Security Issues In Wake Of Attack Back-Burner Insurance Issues
No words available to this writer can adequately describe the scale of events that struck the United States last Tuesday.
The seemingly parochial issues affecting the insurance industry now pending on Capitol Hill pale in comparision to the security issues that now confront Congress.
Industry representatives declined to speculate on when Congress would return to some of the industry-related issues that remain unresolved, such as revenue matters, a patients bill of rights and insurance regulation.
However, they agree, these issues are now on the back burner.
“The focus of Congress, the Administration and the American people will be with issues directly related to the tragedy,” says David Farmer, senior vice president of federal affairs with the Alliance of American Insurers, Downers Grove, Ill.
“I dont think any public policy issues other than those dealing with security will be considered by Congress for the next few weeks,” he says.
Maria Berthoud, vice president of federal affairs for the Independent Insurance Agents of America, Alexandria, Va., agrees.
“The regular agenda has been dramatically altered by these acts of terrorism,” she says. “I cant imagine any legislation other than that involving security to be considered in the coming weeks.”
Another commentator, who asked not to be identified, adds that eventually, Congress will have to return to business as usual.
But in the meantime, he says, Congress will want to make a public show of unity and put off consideration of controversial issues, such as patients bill of rights and budget and tax concerns.

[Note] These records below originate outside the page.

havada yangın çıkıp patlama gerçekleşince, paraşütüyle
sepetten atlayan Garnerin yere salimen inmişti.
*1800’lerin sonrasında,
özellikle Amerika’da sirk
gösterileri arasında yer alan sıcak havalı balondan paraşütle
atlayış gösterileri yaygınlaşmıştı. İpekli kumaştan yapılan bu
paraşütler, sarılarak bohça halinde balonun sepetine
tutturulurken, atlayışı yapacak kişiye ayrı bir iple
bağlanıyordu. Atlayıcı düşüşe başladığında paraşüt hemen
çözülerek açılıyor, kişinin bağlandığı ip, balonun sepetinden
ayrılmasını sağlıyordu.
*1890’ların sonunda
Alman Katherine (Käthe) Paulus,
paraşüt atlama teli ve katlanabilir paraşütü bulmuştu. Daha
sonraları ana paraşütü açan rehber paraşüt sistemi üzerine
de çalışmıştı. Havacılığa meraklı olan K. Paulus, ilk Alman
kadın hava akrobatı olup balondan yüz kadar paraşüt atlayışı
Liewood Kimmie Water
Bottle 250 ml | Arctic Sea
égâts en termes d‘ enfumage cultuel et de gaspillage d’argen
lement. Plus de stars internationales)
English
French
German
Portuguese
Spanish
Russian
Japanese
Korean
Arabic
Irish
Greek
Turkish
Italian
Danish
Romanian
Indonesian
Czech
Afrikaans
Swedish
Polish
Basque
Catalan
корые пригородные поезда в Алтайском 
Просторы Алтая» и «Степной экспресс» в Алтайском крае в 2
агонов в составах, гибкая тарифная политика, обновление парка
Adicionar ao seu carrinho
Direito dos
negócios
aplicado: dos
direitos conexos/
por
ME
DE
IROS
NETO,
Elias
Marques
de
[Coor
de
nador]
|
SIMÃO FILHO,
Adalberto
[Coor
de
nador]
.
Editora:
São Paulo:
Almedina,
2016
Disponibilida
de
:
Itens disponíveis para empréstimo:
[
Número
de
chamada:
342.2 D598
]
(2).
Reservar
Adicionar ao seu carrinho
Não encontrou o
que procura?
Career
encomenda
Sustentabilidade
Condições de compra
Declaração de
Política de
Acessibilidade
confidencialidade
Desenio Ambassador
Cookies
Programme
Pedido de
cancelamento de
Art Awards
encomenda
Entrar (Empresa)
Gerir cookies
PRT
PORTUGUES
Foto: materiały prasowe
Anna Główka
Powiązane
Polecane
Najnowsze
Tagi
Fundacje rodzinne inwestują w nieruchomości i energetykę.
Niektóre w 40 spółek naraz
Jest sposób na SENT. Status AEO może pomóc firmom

The life insurance industry is wary that life insurance products could come under attack in the search for revenues with a shrinking budget surplus, he notes.
Non-essential issues, he says, such as insurance regulation, which was widely expected to be the subject of further hearings, likely will not be considered for the forseeable future.
In the aftermath of the tragedy, some insurance-related events were postponed indefinitely.
For example, Families USA, the Washington-based health care interest group, cancelled a press briefing called to oppose proposals to provide an individual tax credit for the purchase of health insurance.